SkillClaw: Let Skills Evolve Collectively with Agentic Evolver
Large language model (LLM) agents such as OpenClaw rely on reusable skills to perform complex tasks, yet these skills remain largely static after deployment. As a result, similar workflows, tool usage patterns, and failure modes are repeatedly rediscovered across users, preventing the system from improving with experience. While interactions from different users provide complementary signals about when a skill works or fails, existing systems lack a mechanism to convert such heterogeneous experiences into reliable skill updates. To address these issues, we present SkillClaw, a framework for collective skill evolution in multi-user agent ecosystems, which treats cross-user and over-time interactions as the primary signal for improving skills. SkillClaw continuously aggregates trajectories generated during use and processes them with an autonomous evolver, which identifies recurring behavioral patterns and translates them into updates to the skill set by refining existing skills or extending them with new capabilities. The resulting skills are maintained in a shared repository and synchronized across users, allowing improvements discovered in one context to propagate system-wide while requiring no additional effort from users. By integrating multi-user experience into ongoing skill updates, SkillClaw enables cross-user knowledge transfer and cumulative capability improvement, and experiments on WildClawBench show that limited interaction and feedback, it significantly improves the performance of Qwen3-Max in real-world agent scenarios.
This limitation becomes evident in everyday usage. For example, users often ask agents to complete multi-step tasks such as automating data processing workflows, where failures frequently arise from subtle issues such as incorrect argument formats or mismatched tool calls. Through several rounds of trial and error, an agent may eventually arrive at a working solution or even a more stable procedure. However, these improvements remain confined to the current session and are not consolidated into the skill set or carried forward to future interactions. As similar tasks recur across different users and over time, the same patterns of failure and recovery are repeatedly observed, yet the system does not improve its behavior. This is fundamentally problematic because users operate in overlapping task spaces where similar workflows, tools, and failure modes are shared, but the system fails to leverage these recurring experiences. Consequently, each user is forced to rediscover solutions independently, preventing knowledge from accumulating at the system level. Therefore, the key challenge is not only to improve performance within a single session, but also to enable knowledge to accumulate and evolve across users.

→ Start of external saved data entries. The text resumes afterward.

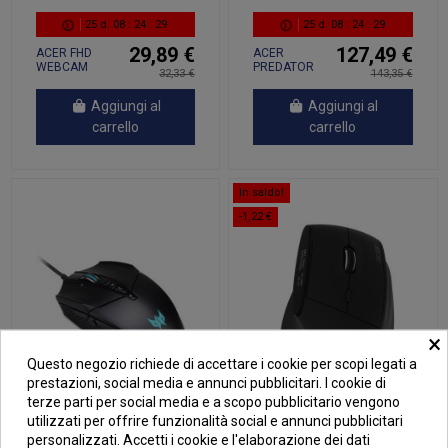
25
d.
08
:
24
:
28
25
d.
08
:
24
:
28
29,89 €
127,49 €
ACER FHD
ACER
WEBCAM
PREDATOR
32,33 €
143,35 €
AETHON 700
Aggiungi al
Aggiungi al
carrello
carrello
In saldo!
-1,22 €
×
Questo negozio richiede di accettare i cookie per scopi legati a
prestazioni, social media e annunci pubblicitari. I cookie di
terze parti per social media e a scopo pubblicitario vengono
utilizzati per offrire funzionalità social e annunci pubblicitari
personalizzati. Accetti i cookie e l'elaborazione dei dati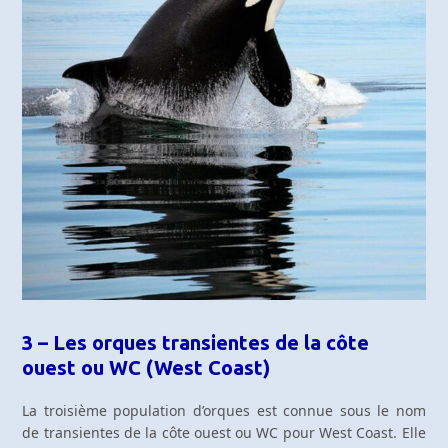
3 – Les orques transientes de la côte
ouest ou WC (West Coast)
La troisième population d’orques est connue sous le nom
de transientes de la côte ouest ou WC pour West Coast. Elle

Existing approaches to agent adaptation fail to support the accumulation and evolution of skills across users and over time. Memory-based methods store past trajectories for retrieval (Shinn et al., 2023; Zhao et al., 2024; Fang et al., 2025a; Tang et al., 2025; Ouyang et al., 2025a; Chhikara et al., 2025; Liu et al., 2026), but such records remain tied to specific instances and are difficult to generalize into improved behavior. Skill-based methods compress experience into structured instructions (Xia et al., 2026a; Zhang et al., 2025a, 2026b; Wu et al., 2025; Zhang et al., 2026a), yet treat the resulting skill library as a static resource that does not evolve through usage. While local refinement can improve individual agent instances, these improvements remain isolated and do not accumulate across users, leading to fragmented skills rather than collective improvement over time. What is missing is a mechanism that turns ordinary interactions into continuous skill evolution and enables skills to improve collectively across users.

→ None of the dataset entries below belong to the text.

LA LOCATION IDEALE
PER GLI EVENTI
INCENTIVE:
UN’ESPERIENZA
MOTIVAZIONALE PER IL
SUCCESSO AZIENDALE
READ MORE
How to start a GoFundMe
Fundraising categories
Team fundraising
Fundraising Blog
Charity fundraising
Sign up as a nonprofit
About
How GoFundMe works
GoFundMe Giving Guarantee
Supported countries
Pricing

Building on this insight, we propose SkillClaw, a framework for skill collective evolution in multi-user OpenClaw-style agent ecosystems (Fig 1). SkillClaw adopts a centralized evolution architecture, where agents deployed across different users continuously generate interaction sessions during everyday usage. These trajectories are aggregated across users and over time as evidence of real-world task execution and are processed by a centralized evolution engine to drive skill updates. Given accumulated interaction trajectories, the evolver analyzes both successful and failed executions, identifies recurring issues and effective procedures, and updates the shared skill set by refining existing skills, creating new ones, or adjusting their descriptions. Unlike predefined pipelines, this evolution process is driven by an autonomous agent that performs openended reasoning over interaction evidence and directly edits skill definitions. The updated skills are then synchronized across agents, allowing improvements discovered in one context to propagate to future interactions across users and over time. This forms a continuous evolution loop in which interaction data drives skill updates, and updated skills improve subsequent interactions. From the user’s perspective, this process requires no additional effort, as data collection, evolution, and synchronization all occur automatically in the background.
This design introduces three key properties that distinguish SkillClaw from existing systems. First, Skill- Claw enables collective evolution, where knowledge from individual interactions contributes to a shared and continuously improving skill ecosystem. Second, it is fully automatic, with skill evolution driven by runtime interaction without manual curation or explicit user intervention. Third, it adopts an agentic evolution paradigm, where skill updates are produced through open-ended reasoning rather than predefined update rules, enabling flexible and context-aware improvements.